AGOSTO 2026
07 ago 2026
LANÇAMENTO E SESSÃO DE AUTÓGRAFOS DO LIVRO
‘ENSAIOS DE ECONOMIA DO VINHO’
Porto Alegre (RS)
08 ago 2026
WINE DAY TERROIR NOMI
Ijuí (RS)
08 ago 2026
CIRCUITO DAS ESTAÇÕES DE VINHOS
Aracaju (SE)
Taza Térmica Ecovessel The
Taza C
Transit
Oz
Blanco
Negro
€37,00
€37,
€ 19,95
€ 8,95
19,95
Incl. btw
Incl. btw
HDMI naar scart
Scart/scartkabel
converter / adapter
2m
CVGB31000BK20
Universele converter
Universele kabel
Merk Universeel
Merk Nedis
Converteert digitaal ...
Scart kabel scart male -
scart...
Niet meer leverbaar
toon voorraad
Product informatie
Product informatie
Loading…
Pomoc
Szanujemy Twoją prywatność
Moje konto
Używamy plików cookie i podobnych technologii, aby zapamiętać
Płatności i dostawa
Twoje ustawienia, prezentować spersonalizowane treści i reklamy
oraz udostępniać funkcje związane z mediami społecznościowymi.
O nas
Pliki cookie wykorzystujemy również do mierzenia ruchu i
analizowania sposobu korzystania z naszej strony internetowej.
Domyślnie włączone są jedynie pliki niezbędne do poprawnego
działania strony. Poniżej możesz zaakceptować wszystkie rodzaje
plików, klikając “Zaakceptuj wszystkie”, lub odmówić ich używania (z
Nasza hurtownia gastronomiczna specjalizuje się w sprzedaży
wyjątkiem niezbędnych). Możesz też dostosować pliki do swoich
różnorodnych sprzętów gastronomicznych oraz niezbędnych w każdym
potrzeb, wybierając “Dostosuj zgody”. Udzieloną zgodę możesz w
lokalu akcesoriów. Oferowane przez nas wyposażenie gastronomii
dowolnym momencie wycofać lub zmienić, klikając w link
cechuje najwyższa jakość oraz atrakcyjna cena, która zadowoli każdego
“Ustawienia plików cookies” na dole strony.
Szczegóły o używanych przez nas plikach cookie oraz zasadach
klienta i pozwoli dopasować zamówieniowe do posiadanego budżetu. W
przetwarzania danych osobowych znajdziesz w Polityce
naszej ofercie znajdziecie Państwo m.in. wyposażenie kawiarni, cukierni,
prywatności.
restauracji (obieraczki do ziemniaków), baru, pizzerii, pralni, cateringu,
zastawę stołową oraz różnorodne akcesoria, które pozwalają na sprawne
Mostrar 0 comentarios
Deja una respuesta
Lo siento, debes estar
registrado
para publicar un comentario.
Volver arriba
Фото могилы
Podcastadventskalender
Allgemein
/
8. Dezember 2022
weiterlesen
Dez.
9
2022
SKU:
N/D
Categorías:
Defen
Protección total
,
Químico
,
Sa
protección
—————
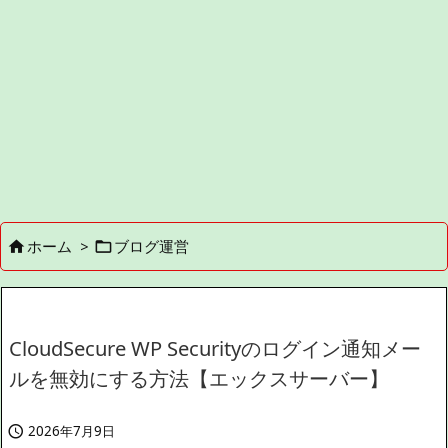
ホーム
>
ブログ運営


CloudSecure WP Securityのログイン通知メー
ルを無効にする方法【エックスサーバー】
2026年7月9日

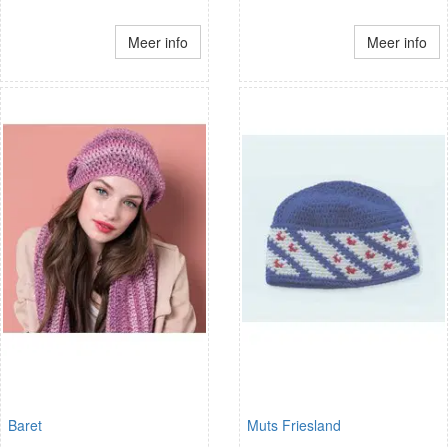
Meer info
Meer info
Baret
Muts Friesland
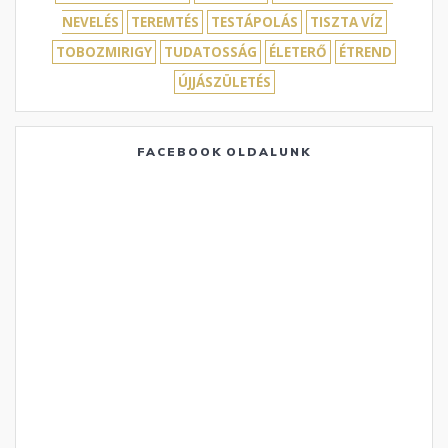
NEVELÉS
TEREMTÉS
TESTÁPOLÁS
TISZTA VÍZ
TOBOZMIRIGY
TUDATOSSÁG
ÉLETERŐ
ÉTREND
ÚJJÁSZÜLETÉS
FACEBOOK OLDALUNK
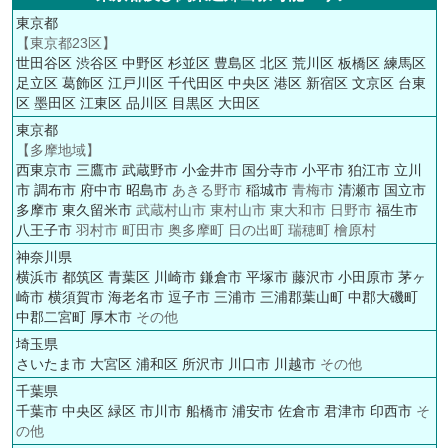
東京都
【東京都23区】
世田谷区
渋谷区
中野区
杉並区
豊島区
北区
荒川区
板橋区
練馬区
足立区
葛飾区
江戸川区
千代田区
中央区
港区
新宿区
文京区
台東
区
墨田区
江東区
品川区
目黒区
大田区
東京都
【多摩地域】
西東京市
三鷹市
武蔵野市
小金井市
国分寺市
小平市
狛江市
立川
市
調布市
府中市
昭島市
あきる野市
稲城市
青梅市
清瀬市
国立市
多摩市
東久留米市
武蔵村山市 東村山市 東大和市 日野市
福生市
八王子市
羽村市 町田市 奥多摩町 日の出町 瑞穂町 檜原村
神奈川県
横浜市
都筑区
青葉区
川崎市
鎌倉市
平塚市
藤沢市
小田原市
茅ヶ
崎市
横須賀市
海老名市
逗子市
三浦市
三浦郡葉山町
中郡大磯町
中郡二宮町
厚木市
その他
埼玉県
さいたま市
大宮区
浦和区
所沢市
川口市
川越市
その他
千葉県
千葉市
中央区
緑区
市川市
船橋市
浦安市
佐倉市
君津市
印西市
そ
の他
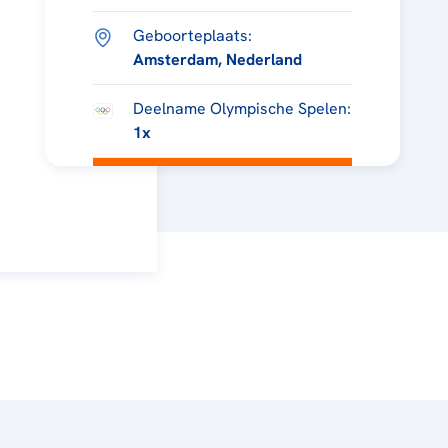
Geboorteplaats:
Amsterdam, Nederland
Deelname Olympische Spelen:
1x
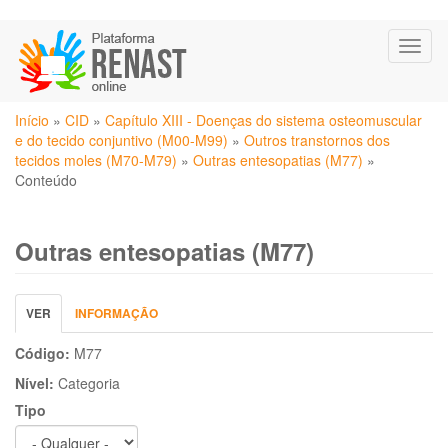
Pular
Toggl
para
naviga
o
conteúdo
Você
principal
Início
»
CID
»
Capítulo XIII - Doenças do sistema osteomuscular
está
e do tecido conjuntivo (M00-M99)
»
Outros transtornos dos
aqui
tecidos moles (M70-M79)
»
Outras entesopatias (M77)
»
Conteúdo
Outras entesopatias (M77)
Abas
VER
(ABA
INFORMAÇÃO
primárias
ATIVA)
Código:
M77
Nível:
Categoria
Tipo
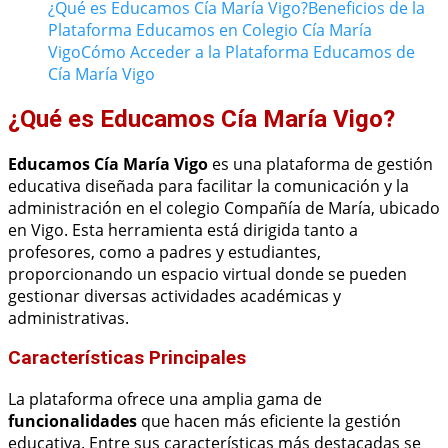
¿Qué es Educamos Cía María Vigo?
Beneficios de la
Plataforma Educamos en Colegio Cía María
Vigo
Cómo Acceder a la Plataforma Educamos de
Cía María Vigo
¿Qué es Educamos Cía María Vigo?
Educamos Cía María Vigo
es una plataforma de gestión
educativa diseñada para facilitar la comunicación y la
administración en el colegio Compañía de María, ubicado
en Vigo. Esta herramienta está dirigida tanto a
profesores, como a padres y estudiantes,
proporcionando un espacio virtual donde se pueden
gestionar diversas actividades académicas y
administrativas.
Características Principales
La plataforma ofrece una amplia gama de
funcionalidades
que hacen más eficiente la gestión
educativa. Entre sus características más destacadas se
—————
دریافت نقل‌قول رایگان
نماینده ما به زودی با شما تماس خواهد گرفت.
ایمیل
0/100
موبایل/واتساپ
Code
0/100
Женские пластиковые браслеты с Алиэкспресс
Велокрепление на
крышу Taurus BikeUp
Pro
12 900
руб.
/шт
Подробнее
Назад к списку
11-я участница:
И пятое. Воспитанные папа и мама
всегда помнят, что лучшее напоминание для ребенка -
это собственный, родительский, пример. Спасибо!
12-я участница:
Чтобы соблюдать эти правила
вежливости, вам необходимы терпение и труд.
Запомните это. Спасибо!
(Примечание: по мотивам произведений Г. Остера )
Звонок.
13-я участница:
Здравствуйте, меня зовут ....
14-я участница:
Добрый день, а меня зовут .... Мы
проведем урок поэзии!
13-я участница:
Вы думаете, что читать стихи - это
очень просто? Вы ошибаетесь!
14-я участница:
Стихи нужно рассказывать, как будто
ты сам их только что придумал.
—————
Across the listing above, tally the lines that include "przez". Only the total is wanted.

2